- **PROBLEM STATEMENT**
All lines with the word "until" in the material below are required.

- **DATASET RECORDS**
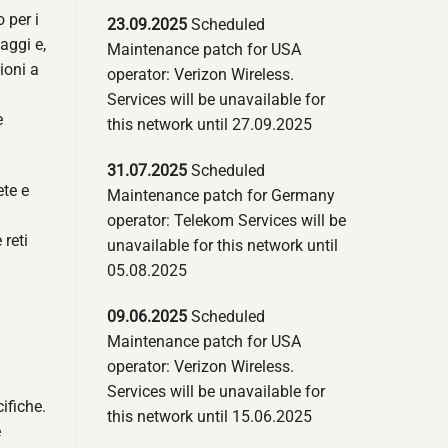
 per i
23.09.2025
Scheduled
aggi e,
Maintenance patch for USA
ioni a
operator: Verizon Wireless.
Services will be unavailable for
e
this network until 27.09.2025
31.07.2025
Scheduled
ete e
Maintenance patch for Germany
operator: Telekom Services will be
 reti
unavailable for this network until
05.08.2025
09.06.2025
Scheduled
Maintenance patch for USA
operator: Verizon Wireless.
Services will be unavailable for
ifiche.
this network until 15.06.2025
e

- **WRITTEN REPLY**
this network until 27.09.2025
unavailable for this network until
this network until 15.06.2025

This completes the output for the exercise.